The season gets off to a solid, if sedate, start.

The Walking Dead, Danai Gurira

Danai Gurira as Michonne in AMC’s “The Walking Dead”

JACKSON LEE DAVIS/AMC

Previously On “The Walking Dead

It was a year of big changes, as showrunner Angela Kang took over and Andrew Lincoln and Lauren Cohan departed early in the season, with news later breaking that Danai Gurira would also be leaving during Season 10. In storyline, Rick got a multi-episode send-off followed by a big time-jump, but the show remained fundamentally unaltered, as Samantha Morton appeared as new big bad Alpha, head of a savage group of zombie cosplayers called the Whisperers whose conflict with our heroes culminated in the brutal deaths of Tara, Enid, Henry, and others. A tentative truce was called, but everyone’s understandably on edge.

A Shred of Humanity

“Lines We Cross” is mostly table setting, primarily concerned with catching the audience up on the status of all the characters as we enter season 10. The Whisperers haven’t been seen for months but our heroes are still respecting the borders Alpha designated, though some are chafing at that restriction more than others. That is, until a Russian satellite crashes back down to Earth and everyone must enter Whisperer territory to prevent the ensuing fire from destroying Oceanside.

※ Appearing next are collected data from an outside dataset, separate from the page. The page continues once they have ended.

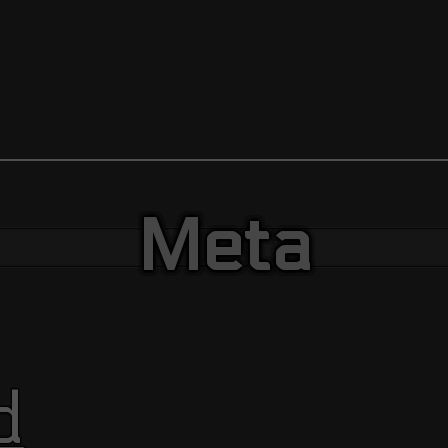
Meta
d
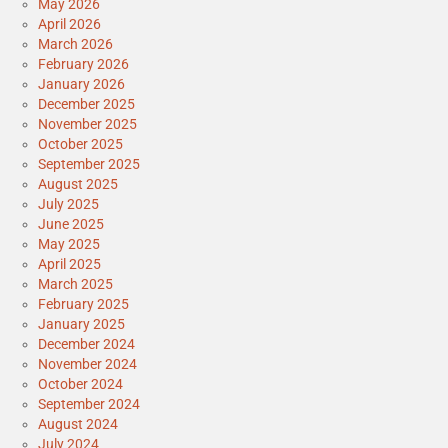
May 2026
April 2026
March 2026
February 2026
January 2026
December 2025
November 2025
October 2025
September 2025
August 2025
July 2025
June 2025
May 2025
April 2025
March 2025
February 2025
January 2025
December 2024
November 2024
October 2024
September 2024
August 2024
July 2024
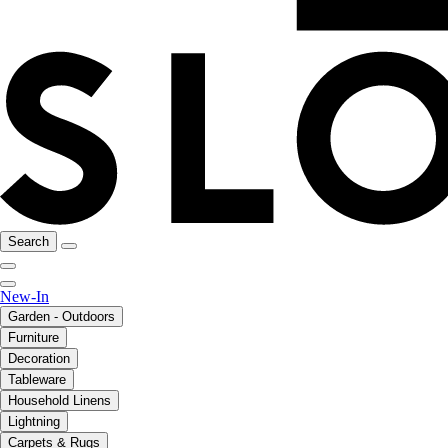
Search
New-In
Garden - Outdoors
Furniture
Decoration
Tableware
Household Linens
Lightning
Carpets & Rugs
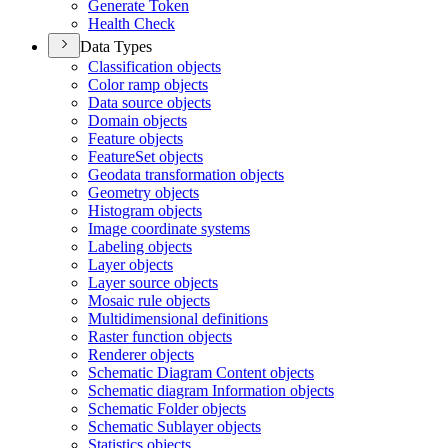
Generate Token
Health Check
Data Types
Classification objects
Color ramp objects
Data source objects
Domain objects
Feature objects
Feature
Set objects
Geodata transformation objects
Geometry objects
Histogram objects
Image coordinate systems
Labeling objects
Layer objects
Layer source objects
Mosaic rule objects
Multidimensional definitions
Raster function objects
Renderer objects
Schematic Diagram Content objects
Schematic diagram Information objects
Schematic Folder objects
Schematic Sublayer objects
Statistics objects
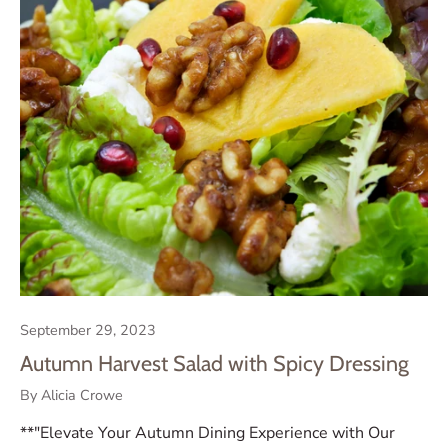
September 29, 2023
Autumn Harvest Salad with Spicy Dressing
By Alicia Crowe
**"Elevate Your Autumn Dining Experience with Our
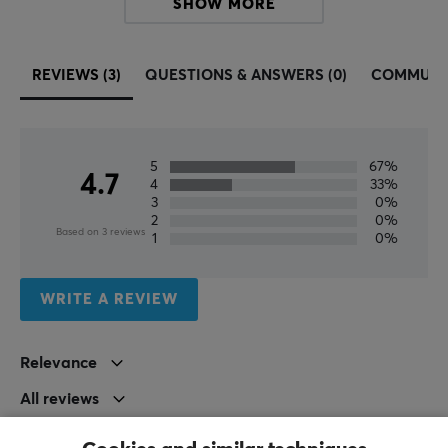
SHOW MORE
REVIEWS (3)
QUESTIONS & ANSWERS (0)
COMMUNI
5
67%
4.7
4
33%
3
0%
2
0%
Based on 3 reviews
1
0%
WRITE A REVIEW
Relevance
All reviews
Saga V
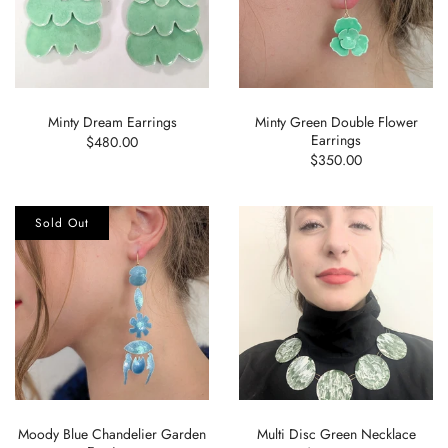
Minty Dream Earrings
Minty Green Double Flower
Earrings
$480.00
$350.00
Sold Out
Moody Blue Chandelier Garden
Multi Disc Green Necklace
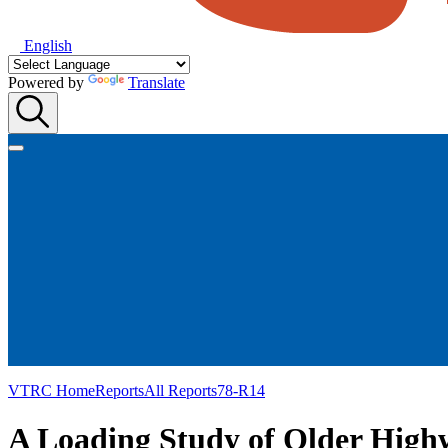
English
Powered by
Translate
VTRC Home
Reports
All Reports
78-R14
A Loading Study of Older Highw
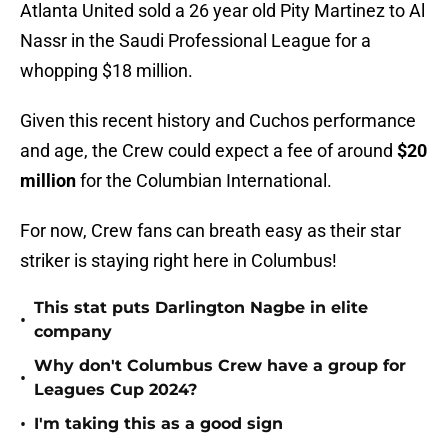
Atlanta United sold a 26 year old Pity Martinez to Al
Nassr in the Saudi Professional League for a
whopping $18 million.
Given this recent history and Cuchos performance
and age, the Crew could expect a fee of around
$20
million
for the Columbian International.
For now, Crew fans can breath easy as their star
striker is staying right here in Columbus!
This stat puts Darlington Nagbe in elite
•
company
Why don't Columbus Crew have a group for
•
Leagues Cup 2024?
•
I'm taking this as a good sign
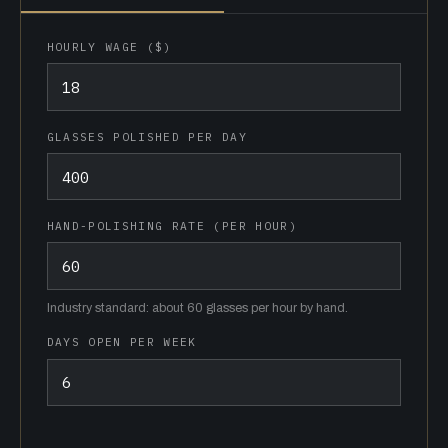
HOURLY WAGE ($)
GLASSES POLISHED PER DAY
HAND-POLISHING RATE (PER HOUR)
Industry standard: about 60 glasses per hour by hand.
DAYS OPEN PER WEEK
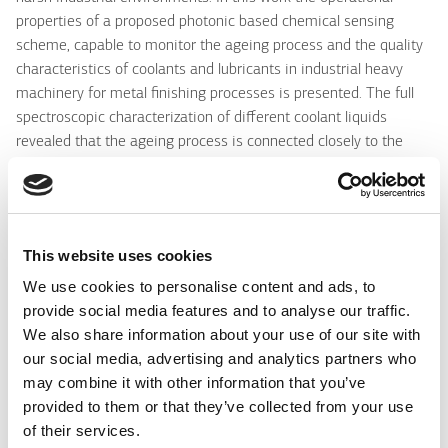
properties of a proposed photonic based chemical sensing
scheme, capable to monitor the ageing process and the quality
characteristics of coolants and lubricants in industrial heavy
machinery for metal finishing processes is presented. The full
spectroscopic characterization of different coolant liquids
revealed that the ageing process is connected closely to the
acidity/ pH value of coolants, despite the fact that the ageing
process is quite complicated, affected by a number of
environmental parameters such as the temperature, humidity
and development of hazardous biological content as for
This website uses cookies
example fungi. Efficient and low cost optical fiber sensors based
on pH sensitive thin overlayers, are proposed and employed for
We use cookies to personalise content and ads, to
the ageing monitoring. Active sol-gel based materials produced
provide social media features and to analyse our traffic.
with various pH indicators like cresol red, bromophenol blue and
We also share information about your use of our site with
chorophenol red in tetraethylorthosilicate (TEOS), were used for
our social media, advertising and analytics partners who
the production of those thin film sensitive layers deposited on
may combine it with other information that you’ve
polymer's and silica's large core and highly multimoded optical
provided to them or that they’ve collected from your use
fibers. The optical characteristics, sensing performance and
of their services.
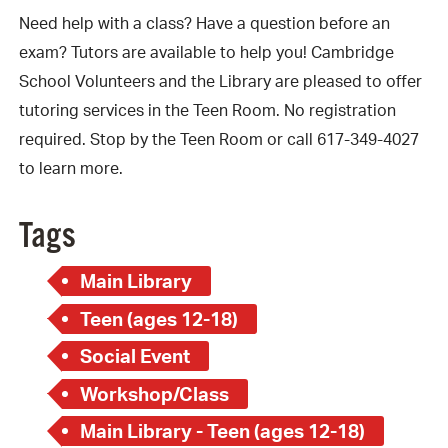
Need help with a class? Have a question before an
exam? Tutors are available to help you! Cambridge
School Volunteers and the Library are pleased to offer
tutoring services in the Teen Room. No registration
required. Stop by the Teen Room or call 617-349-4027
to learn more.
Tags
Main Library
Teen (ages 12-18)
Social Event
Workshop/Class
Main Library - Teen (ages 12-18)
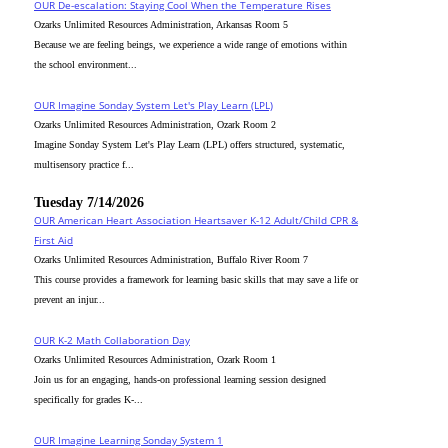
OUR De-escalation: Staying Cool When the Temperature Rises
Ozarks Unlimited Resources Administration, Arkansas Room 5
Because we are feeling beings, we experience a wide range of emotions within
the school environment...
OUR Imagine Sonday System Let's Play Learn (LPL)
Ozarks Unlimited Resources Administration, Ozark Room 2
Imagine Sonday System Let's Play Learn (LPL) offers structured, systematic,
multisensory practice f...
Tuesday 7/14/2026
OUR American Heart Association Heartsaver K-12 Adult/Child CPR &
First Aid
Ozarks Unlimited Resources Administration, Buffalo River Room 7
This course provides a framework for learning basic skills that may save a life or
prevent an injur...
OUR K-2 Math Collaboration Day
Ozarks Unlimited Resources Administration, Ozark Room 1
Join us for an engaging, hands-on professional learning session designed
specifically for grades K-...
OUR Imagine Learning Sonday System 1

Before that, though, it’s check-in time with all the leads. When RJ finds a Whisperer mask on the beach (where the team is practicing some nifty phalanx maneuvers), Michonne is worried a renewed conflict will divide the communities again. Daryl has started learning ASL so he can more easily communicate/flirt with Connie. Carol has started working on a fishing boat in order to overcome her grief at losing Henry.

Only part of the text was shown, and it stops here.